MY real question is how does fostering go? How do the other dogs take it? Izze took some time to adjust when puppy arrived, will it be the same wih this new one if we decide to do this? Any wisdom/advice is greatly appreciated. :S


----------



## Allyfally (Mar 4, 2011)

I think it would depend on the dogs in question. Not all dogs act the same in situations.

That said, when we brought Falcor home, Patch had never lived with another dog, and he took it kind of hard. But ever since then we've had tons of dogs in the house, and each time Patch gets better. He thinks nothing of it anymore when a strange dog comes in.


----------



## DJEtzel (Dec 28, 2009)

It really all depends on how your dog takes to meeting other dogs. 

Frag is great with all dogs and always has been, and is very submissive and in-tune to other dogs' body language. He's been around hundreds of dogs since he was a puppy and went everywhere with us, so was constantly meeting new dogs in homes and since he had two homes, he had different doggie siblings at each. When we bring home a small foster dog or a puppy, we just put them in a room together because Frag won't bother them. When I brought Bailey home I just walked in and put her down and let Frag out for them to meet. With iffy dogs (like Duke) we do lots of walks together and he's great about it, and he's great about being crated/rotated with DA dogs in the home as well. This is all because of his personality though. Bailey hasn't seemed to mind Duke at all either, but this is her first foster.

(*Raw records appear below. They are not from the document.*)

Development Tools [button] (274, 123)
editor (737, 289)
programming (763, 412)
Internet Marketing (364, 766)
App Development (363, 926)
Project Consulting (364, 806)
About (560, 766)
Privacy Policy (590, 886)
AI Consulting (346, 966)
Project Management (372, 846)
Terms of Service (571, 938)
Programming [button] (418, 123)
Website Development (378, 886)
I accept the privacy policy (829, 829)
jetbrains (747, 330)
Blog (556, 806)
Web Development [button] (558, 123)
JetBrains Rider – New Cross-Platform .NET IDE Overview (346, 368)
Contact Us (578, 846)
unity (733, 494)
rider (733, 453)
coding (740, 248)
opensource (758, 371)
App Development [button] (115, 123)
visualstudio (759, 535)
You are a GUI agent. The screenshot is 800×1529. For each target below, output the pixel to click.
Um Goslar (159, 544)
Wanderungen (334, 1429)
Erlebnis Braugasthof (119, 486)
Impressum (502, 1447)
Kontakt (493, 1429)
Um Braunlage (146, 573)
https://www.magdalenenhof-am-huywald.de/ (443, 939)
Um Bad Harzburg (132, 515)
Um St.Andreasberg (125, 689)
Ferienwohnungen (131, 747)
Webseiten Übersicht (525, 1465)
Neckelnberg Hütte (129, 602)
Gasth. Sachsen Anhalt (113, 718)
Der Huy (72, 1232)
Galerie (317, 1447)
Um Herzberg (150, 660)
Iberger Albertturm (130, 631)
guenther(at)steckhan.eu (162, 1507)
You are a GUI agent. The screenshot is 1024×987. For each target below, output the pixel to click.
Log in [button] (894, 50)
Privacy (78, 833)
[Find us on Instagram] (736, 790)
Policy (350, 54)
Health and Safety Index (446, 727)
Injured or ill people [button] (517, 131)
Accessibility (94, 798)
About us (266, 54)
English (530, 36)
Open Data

She goes to the dog park dailey and has tons of dog friends though. 

Good luck!


----------



## xxxxdogdragoness (Jul 22, 2010)

Ally>> same with Izze, she took it very hard & wouldn't talk to me for like..
a month lol, she wouldn't eat or anything regularly for a while. I hope that if I do this, that she will be better about it the second time around lol.


----------